Maybe it was just a bad dream.
Just a year ago, 15,000 of the world’s leaders, diplomats, and UN officials were gearing up to descend on Copenhagen to forge a global treaty that would save the planet. The world’s media delivered massive coverage. Important newspapers printed urgent front-page calls for action, and a popular new U.S. President waded in to put his reputation on the line. The climate talks opened with a video showing a little girl’s nightmare encounter with drought, storms, eruptions, floods and other man-made climate disasters. “Please help the world,” she pleads.

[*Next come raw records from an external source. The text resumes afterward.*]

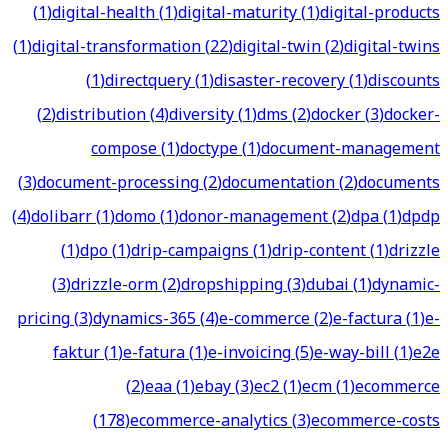
(
1
)
digital-health
(
1
)
digital-maturity
(
1
)
digital-products
(
1
)
digital-transformation
(
22
)
digital-twin
(
2
)
digital-twins
(
1
)
directquery
(
1
)
disaster-recovery
(
1
)
discounts
(
2
)
distribution
(
4
)
diversity
(
1
)
dms
(
2
)
docker
(
3
)
docker-
compose
(
1
)
doctype
(
1
)
document-management
(
3
)
document-processing
(
2
)
documentation
(
2
)
documents
(
4
)
dolibarr
(
1
)
domo
(
1
)
donor-management
(
2
)
dpa
(
1
)
dpdp
(
1
)
dpo
(
1
)
drip-campaigns
(
1
)
drip-content
(
1
)
drizzle
(
3
)
drizzle-orm
(
2
)
dropshipping
(
3
)
dubai
(
1
)
dynamic-
pricing
(
3
)
dynamics-365
(
4
)
e-commerce
(
2
)
e-factura
(
1
)
e-
faktur
(
1
)
e-fatura
(
1
)
e-invoicing
(
5
)
e-way-bill
(
1
)
e2e
(
2
)
eaa
(
1
)
ebay
(
3
)
ec2
(
1
)
ecm
(
1
)
ecommerce
(
178
)
ecommerce-analytics
(
3
)
ecommerce-costs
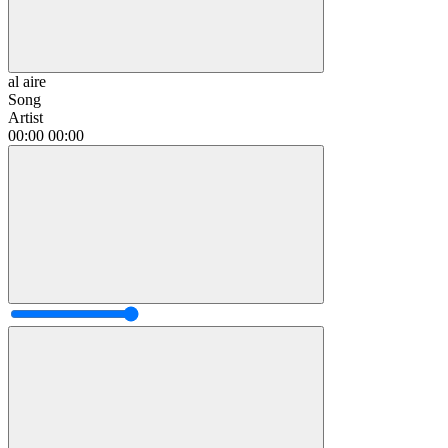
al aire
Song
Artist
00:00
00:00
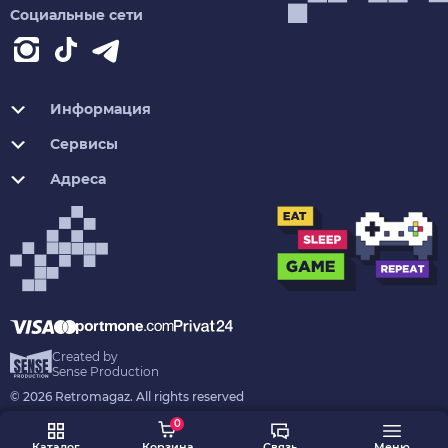
Социальные сети
Информация
Сервисы
Адреса
Created by
Sense Production
© 2026 Retromagaz. All rights reserved
0
Каталог
Корзина
Связь
Меню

After two weeks of chaos, the talks collapsed in a smouldering heap of wreckage. The only surprise was that this outcome should have come as a surprise to so many intelligent people. These people actually seemed to believe that experts and politicians have supernatural powers to predict the future and control the climate. They believed that experts know how fast temperatures will rise by when, and what the consequences will be, and that we know what to do about it. They believed that despite the recent abject failure of Kyoto (to say nothing of other well-intentioned international treaties), the nations of the world would willingly join hands and sacrifice their sovereignty in order to sign on to a vast scheme of unimaginable scope, untold cost and certain damage to their own interests.
Copenhagen was not a political breakdown. It was an intellectual breakdown so astonishing that future generations will marvel at our blind credulity. Copenhagen was a classic case of the emperor with no clothes.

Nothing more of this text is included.